*TASK BRIEF*
Your response must be made up of each line in the data below that contains the string "Eisenach".
....................
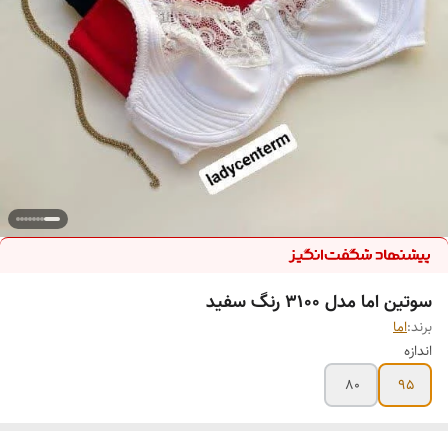
سوتین اما مدل 3100 رنگ سفید
برند:
اما
اندازه
80
95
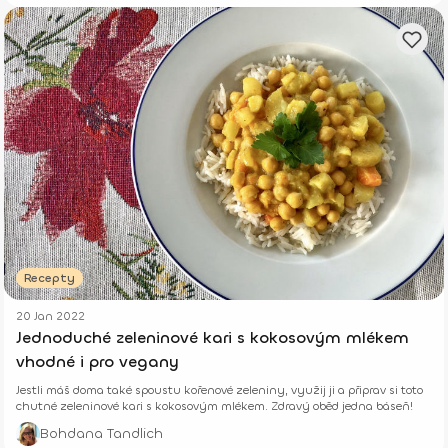
Recepty
20 Jan 2022
Jednoduché zeleninové kari s kokosovým mlékem
vhodné i pro vegany
Jestli máš doma také spoustu kořenové zeleniny, využij ji a připrav si toto
chutné zeleninové kari s kokosovým mlékem. Zdravý oběd jedna báseň!
Bohdana Tandlich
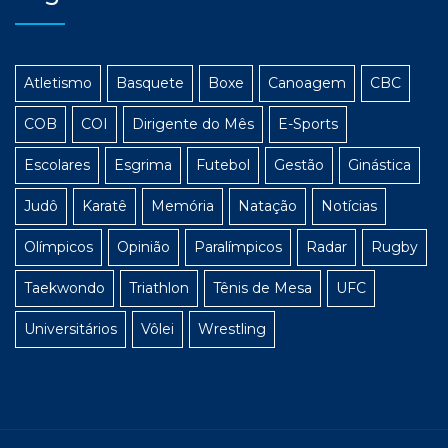
Atletismo
Basquete
Boxe
Canoagem
CBC
COB
COI
Dirigente do Mês
E-Sports
Escolares
Esgrima
Futebol
Gestão
Ginástica
Judô
Karatê
Memória
Natação
Notícias
Olímpicos
Opinião
Paralímpicos
Radar
Rugby
Taekwondo
Triathlon
Tênis de Mesa
UFC
Universitários
Vôlei
Wrestling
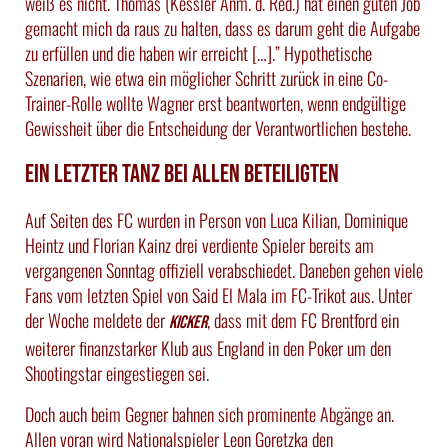
weiß es nicht. Thomas (Kessler Anm. d. Red.) hat einen guten Job
gemacht mich da raus zu halten, dass es darum geht die Aufgabe
zu erfüllen und die haben wir erreicht […].” Hypothetische
Szenarien, wie etwa ein möglicher Schritt zurück in eine Co-
Trainer-Rolle wollte Wagner erst beantworten, wenn endgültige
Gewissheit über die Entscheidung der Verantwortlichen bestehe.
Ein letzter Tanz bei allen Beteiligten
Auf Seiten des FC wurden in Person von Luca Kilian, Dominique
Heintz und Florian Kainz drei verdiente Spieler bereits am
vergangenen Sonntag offiziell verabschiedet. Daneben gehen viele
Fans vom letzten Spiel von Said El Mala im FC-Trikot aus. Unter
der Woche meldete der
, dass mit dem FC Brentford ein
kicker
weiterer finanzstarker Klub aus England in den Poker um den
Shootingstar eingestiegen sei.
Doch auch beim Gegner bahnen sich prominente Abgänge an.
Allen voran wird Nationalspieler Leon Goretzka den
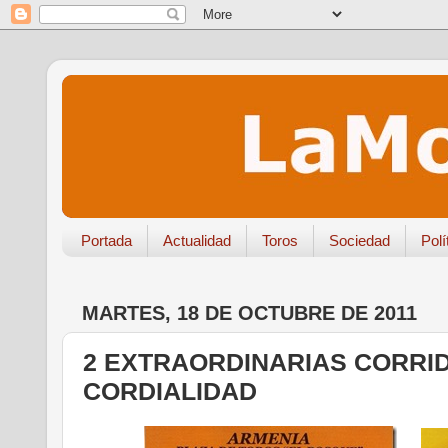
Portada
Actualidad
Toros
Sociedad
Polí
MARTES, 18 DE OCTUBRE DE 2011
2 EXTRAORDINARIAS CORRID
CORDIALIDAD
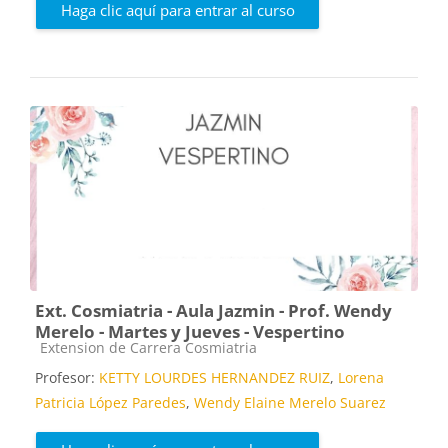
Haga clic aquí para entrar al curso
Ext. Cosmiatria - Aula Jazmin - Prof. Wendy
Merelo - Martes y Jueves - Vespertino
Categoría de cursos
Extension de Carrera Cosmiatria
Profesor:
KETTY LOURDES HERNANDEZ RUIZ
,
Lorena
Patricia López Paredes
,
Wendy Elaine Merelo Suarez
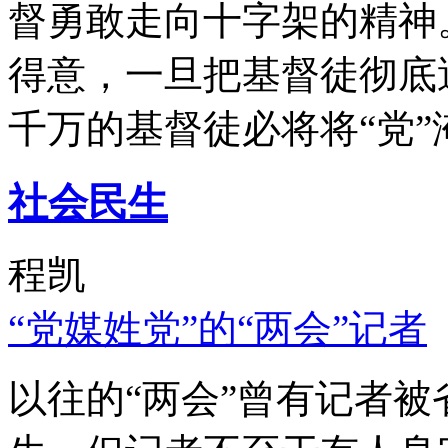
督勇敢走向十字架的精神
得意，一旦把基督徒彻底
千万的基督徒必将将“党”
社会民生
程凯
“党媒姓党”的“两会”记者
以往的“两会”曾有记者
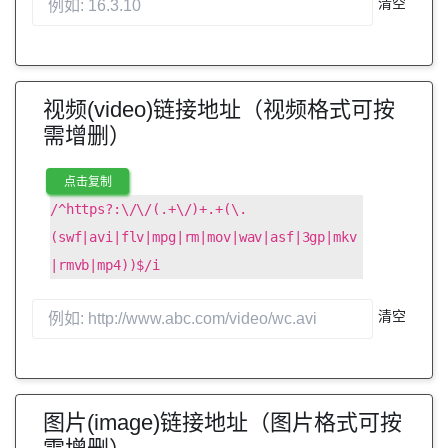
清空
视频(video)链接地址（视频格式可按
需增删）
点击复制
/^https?:\/\/(.+\/)+.+(\.
(swf|avi|flv|mpg|rm|mov|wav|asf|3gp|mkv
|rmvb|mp4))$/i
清空
图片(image)链接地址（图片格式可按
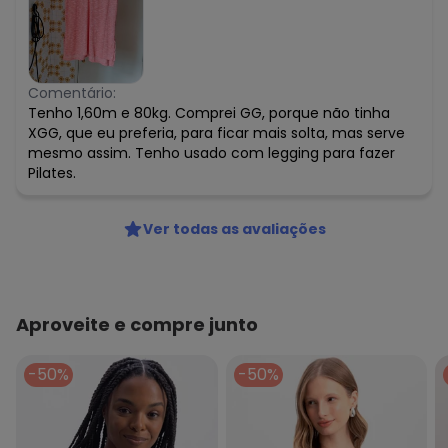
Comentário:
Tenho 1,60m e 80kg. Comprei GG, porque não tinha
XGG, que eu preferia, para ficar mais solta, mas serve
mesmo assim. Tenho usado com legging para fazer
Pilates.
Ver todas as avaliações
Aproveite e compre junto
-50%
-50%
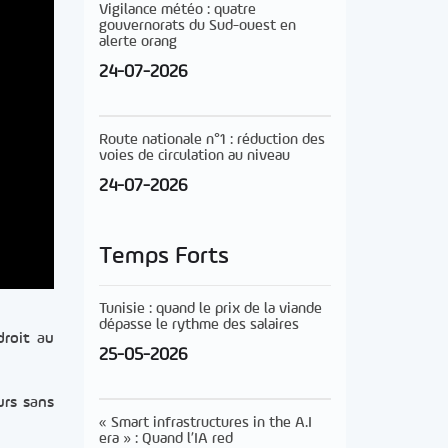
Vigilance météo : quatre
gouvernorats du Sud-ouest en
alerte orang
24-07-2026
Route nationale n°1 : réduction des
voies de circulation au niveau
24-07-2026
Temps Forts
Tunisie : quand le prix de la viande
dépasse le rythme des salaires
droit au
25-05-2026
urs sans
« Smart infrastructures in the A.I
era » : Quand l’IA red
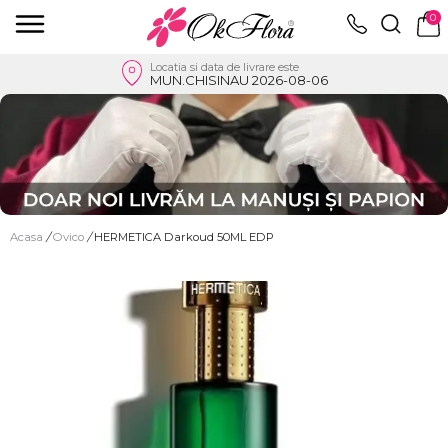
0
Locatia si data de livrare este
MUN.CHISINAU 2026-08-06
Acasa
/
Ovico
/
HERMETICA Darkoud 50ML EDP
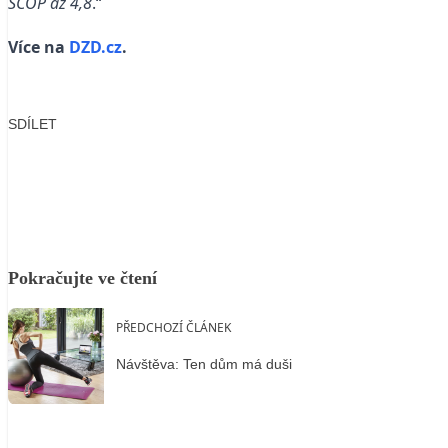
SCOP až 4,8
.“
Více na
DZD.cz
.
SDÍLET
Facebook
X
LinkedIn
Email
Pokračujte ve čtení
PŘEDCHOZÍ ČLÁNEK
Návštěva: Ten dům má duši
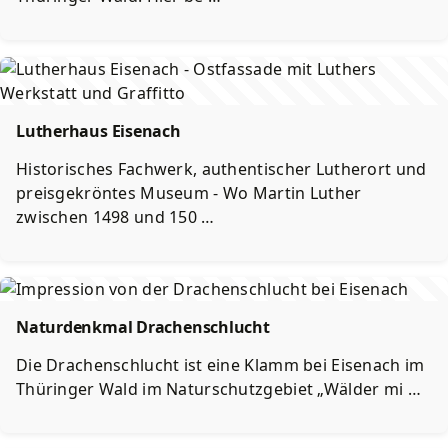
Lutherhaus Eisenach
Historisches Fachwerk, authentischer Lutherort und
preisgekröntes Museum - Wo Martin Luther
zwischen 1498 und 150 …
Naturdenkmal Drachenschlucht
Die Drachenschlucht ist eine Klamm bei Eisenach im
Thüringer Wald im Naturschutzgebiet „Wälder mi …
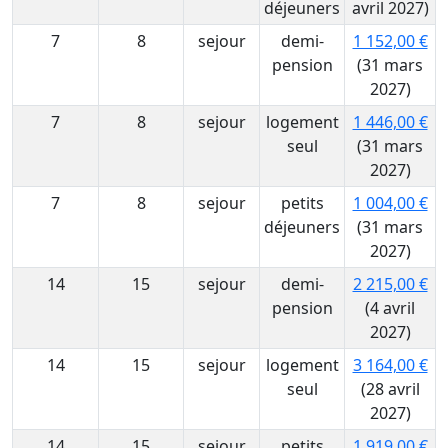
déjeuners
avril 2027)
7
8
sejour
demi-
1 152,00 €
pension
(31 mars
2027)
7
8
sejour
logement
1 446,00 €
seul
(31 mars
2027)
7
8
sejour
petits
1 004,00 €
déjeuners
(31 mars
2027)
14
15
sejour
demi-
2 215,00 €
pension
(4 avril
2027)
14
15
sejour
logement
3 164,00 €
seul
(28 avril
2027)
14
15
sejour
petits
1 919,00 €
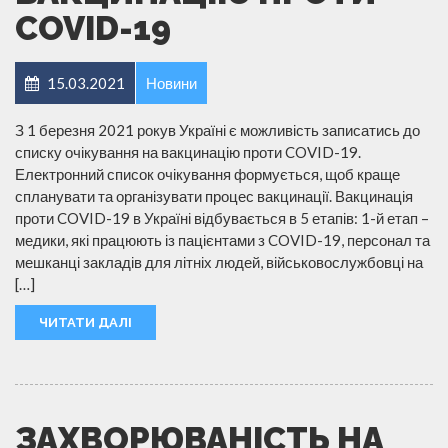
COVID-19
15.03.2021
Новини
З 1 березня 2021 рокув Україні є можливість записатись до
списку очікування на вакцинацію проти COVID-19.
Електронний список очікування формується, щоб краще
спланувати та організувати процес вакцинації. Вакцинація
проти COVID-19 в Україні відбувається в 5 етапів: 1-й етап –
медики, які працюють із пацієнтами з COVID-19, персонал та
мешканці закладів для літніх людей, військовослужбовці на
[…]
ЧИТАТИ ДАЛІ
ЗАХВОРЮВАНІСТЬ НА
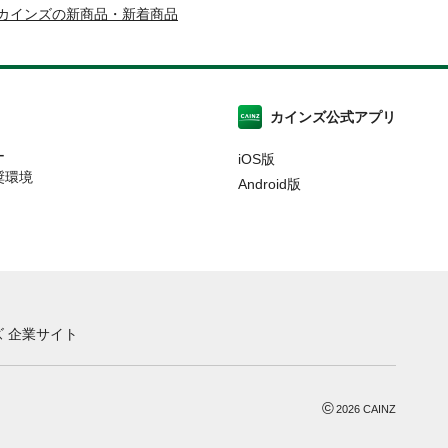
カインズの新商品・新着商品
カインズ公式アプリ
ー
iOS版
奨環境
Android版
 企業サイト
©
2026
CAINZ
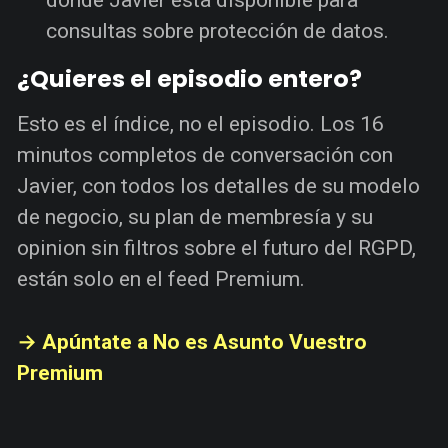
donde Javier está disponible para
consultas sobre protección de datos.
¿Quieres el episodio entero?
Esto es el índice, no el episodio. Los 16
minutos completos de conversación con
Javier, con todos los detalles de su modelo
de negocio, su plan de membresía y su
opinion sin filtros sobre el futuro del RGPD,
están solo en el feed Premium.
→ Apúntate a No es Asunto Vuestro
Premium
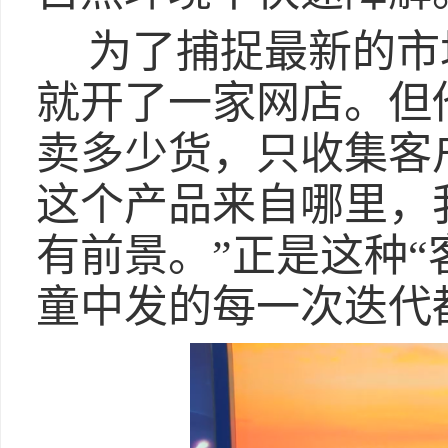
为了捕捉最新的市
就开了一家网店。但
卖多少货，只收集客
这个产品来自哪里，
有前景。”正是这种“
童中发的每一次迭代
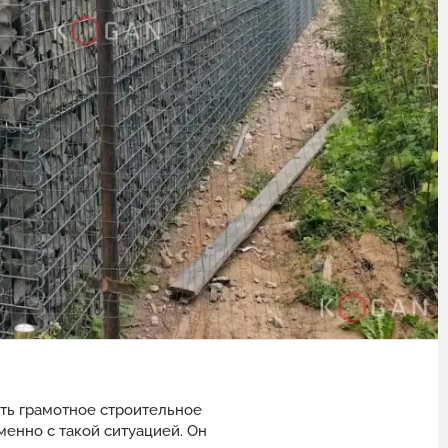
ть грамотное строительное
енно с такой ситуацией. Он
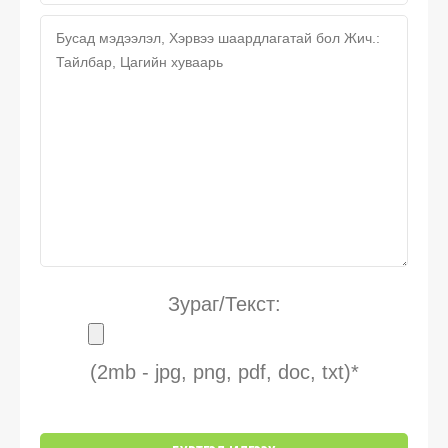
Зураг/Текст:
(2mb - jpg, png, pdf, doc, txt)*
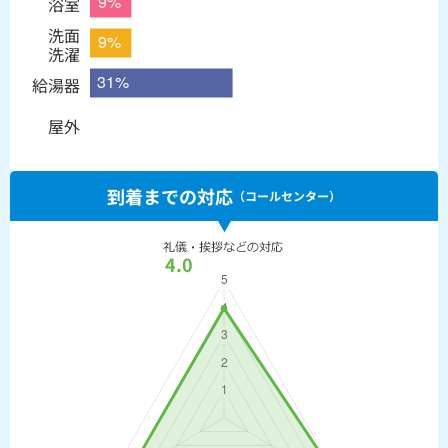
浴室
洗面
洗濯
給湯器
屋外
到着までの対応
（コールセンター）
4.0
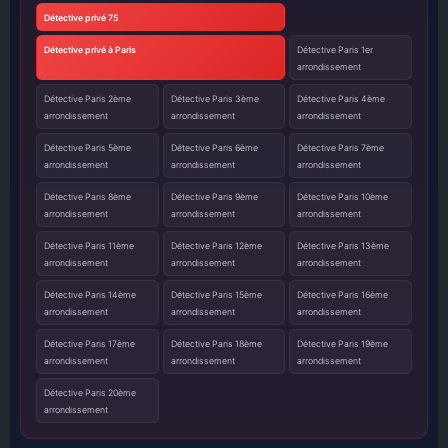
Détective privé 75
Détective privé à Paris
Détective Paris 1er
arrondissement
Détective Paris 2ème
Détective Paris 3ème
Détective Paris 4ème
arrondissement
arrondissement
arrondissement
Détective Paris 5ème
Détective Paris 6ème
Détective Paris 7ème
arrondissement
arrondissement
arrondissement
Détective Paris 8ème
Détective Paris 9ème
Détective Paris 10ème
arrondissement
arrondissement
arrondissement
Détective Paris 11ème
Détective Paris 12ème
Détective Paris 13ème
arrondissement
arrondissement
arrondissement
Détective Paris 14ème
Détective Paris 15ème
Détective Paris 16ème
arrondissement
arrondissement
arrondissement
Détective Paris 17ème
Détective Paris 18ème
Détective Paris 19ème
arrondissement
arrondissement
arrondissement
Détective Paris 20ème
arrondissement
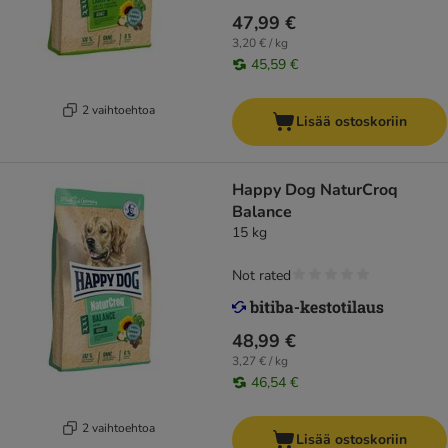
47,99 €
3,20 € / kg
45,59 €
2 vaihtoehtoa
Lisää ostoskoriin
Happy Dog NaturCroq
Balance
15 kg
Not rated
48,99 €
3,27 € / kg
46,54 €
2 vaihtoehtoa
Lisää ostoskoriin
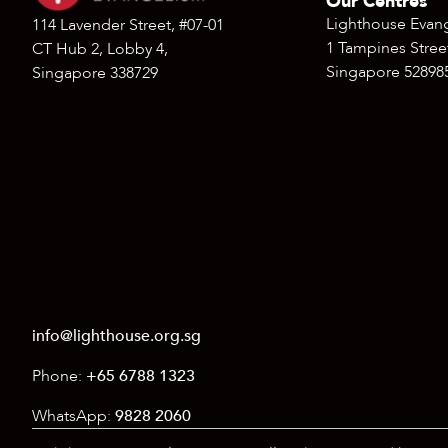
Our Centres
Lighthouse Evan
114 Lavender Street, #07-01
1 Tampines Street
CT Hub 2, Lobby 4,
Singapore 52898
Singapore 338729
info@lighthouse.org.sg
Phone:
+65 6788 1323
WhatsApp:
9828 2060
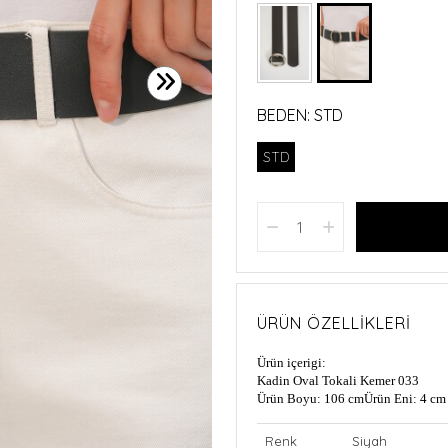
BEDEN:
STD
STD
ÜRÜN ÖZELLIKLERI
Ürün içerigi:
Kadin Oval Tokali Kemer 033
Ürün Boyu: 106 cm
Ürün Eni: 4 cm
Renk
Siyah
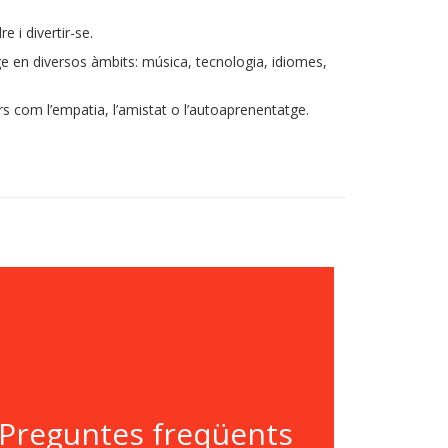
 i divertir-se.
e en diversos àmbits: música, tecnologia, idiomes,
 com l’empatia, l’amistat o l’autoaprenentatge.
Preguntes freqüents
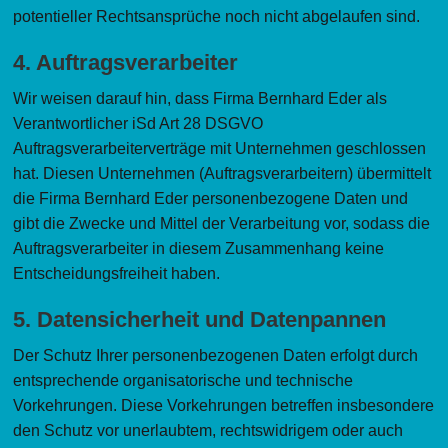
potentieller Rechtsansprüche noch nicht abgelaufen sind.
4. Auftragsverarbeiter
Wir weisen darauf hin, dass Firma Bernhard Eder als
Verantwortlicher iSd Art 28 DSGVO
Auftragsverarbeiterverträge mit Unternehmen geschlossen
hat. Diesen Unternehmen (Auftragsverarbeitern) übermittelt
die Firma Bernhard Eder personenbezogene Daten und
gibt die Zwecke und Mittel der Verarbeitung vor, sodass die
Auftragsverarbeiter in diesem Zusammenhang keine
Entscheidungsfreiheit haben.
5. Datensicherheit und Datenpannen
Der Schutz Ihrer personenbezogenen Daten erfolgt durch
entsprechende organisatorische und technische
Vorkehrungen. Diese Vorkehrungen betreffen insbesondere
den Schutz vor unerlaubtem, rechtswidrigem oder auch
....................
*REPLY TO THE EXERCISE*
Lutherhaus Eisenach
Die Drachenschlucht ist eine Klamm bei Eisenach im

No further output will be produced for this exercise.